§ **Entries supplied**:
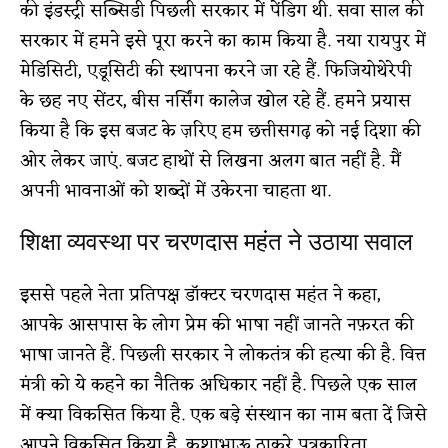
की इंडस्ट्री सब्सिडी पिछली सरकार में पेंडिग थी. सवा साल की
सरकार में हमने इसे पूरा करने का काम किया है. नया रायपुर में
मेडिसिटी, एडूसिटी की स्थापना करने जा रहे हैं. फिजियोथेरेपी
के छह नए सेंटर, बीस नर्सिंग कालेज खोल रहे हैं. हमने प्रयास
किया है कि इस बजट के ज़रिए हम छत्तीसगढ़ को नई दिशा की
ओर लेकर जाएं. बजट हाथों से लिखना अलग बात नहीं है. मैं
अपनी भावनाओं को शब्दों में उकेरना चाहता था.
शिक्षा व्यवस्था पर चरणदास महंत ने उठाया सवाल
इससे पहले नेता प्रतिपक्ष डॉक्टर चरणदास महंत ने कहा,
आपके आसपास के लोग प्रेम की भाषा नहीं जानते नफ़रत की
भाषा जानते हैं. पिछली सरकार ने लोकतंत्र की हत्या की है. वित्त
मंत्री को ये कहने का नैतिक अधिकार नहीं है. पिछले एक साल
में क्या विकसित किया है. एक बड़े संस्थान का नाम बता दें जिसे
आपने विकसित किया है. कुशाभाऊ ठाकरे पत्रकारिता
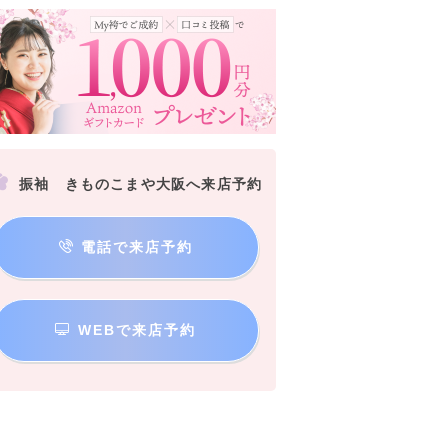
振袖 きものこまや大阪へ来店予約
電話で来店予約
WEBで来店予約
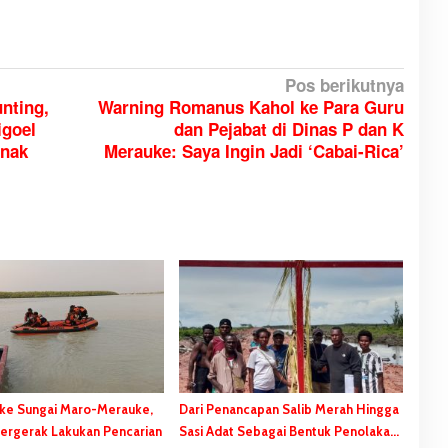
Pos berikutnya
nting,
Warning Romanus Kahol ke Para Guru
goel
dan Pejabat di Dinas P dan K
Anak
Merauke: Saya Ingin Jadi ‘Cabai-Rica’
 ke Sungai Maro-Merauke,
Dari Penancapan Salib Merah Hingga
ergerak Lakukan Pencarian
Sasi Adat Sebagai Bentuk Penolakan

* * *

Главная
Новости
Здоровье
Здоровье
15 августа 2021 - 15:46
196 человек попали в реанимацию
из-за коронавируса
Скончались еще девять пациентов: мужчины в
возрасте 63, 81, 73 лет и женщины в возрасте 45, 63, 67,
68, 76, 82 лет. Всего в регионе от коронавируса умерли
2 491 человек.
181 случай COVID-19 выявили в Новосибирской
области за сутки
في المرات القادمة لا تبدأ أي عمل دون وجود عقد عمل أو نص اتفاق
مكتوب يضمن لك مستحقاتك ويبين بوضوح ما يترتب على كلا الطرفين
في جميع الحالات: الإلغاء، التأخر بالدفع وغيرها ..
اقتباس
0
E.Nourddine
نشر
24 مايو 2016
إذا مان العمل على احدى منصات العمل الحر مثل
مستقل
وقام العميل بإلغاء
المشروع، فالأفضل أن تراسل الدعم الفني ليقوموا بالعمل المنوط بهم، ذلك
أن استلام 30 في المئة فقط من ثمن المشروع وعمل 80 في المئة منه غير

§ **Task instructions**:
Only lines with the word "Merauke" are wanted. Find and copy them from the records above.

§ **Result for this exercise**:
Merauke: Saya Ingin Jadi ‘Cabai-Rica’
 ke Sungai Maro-Merauke,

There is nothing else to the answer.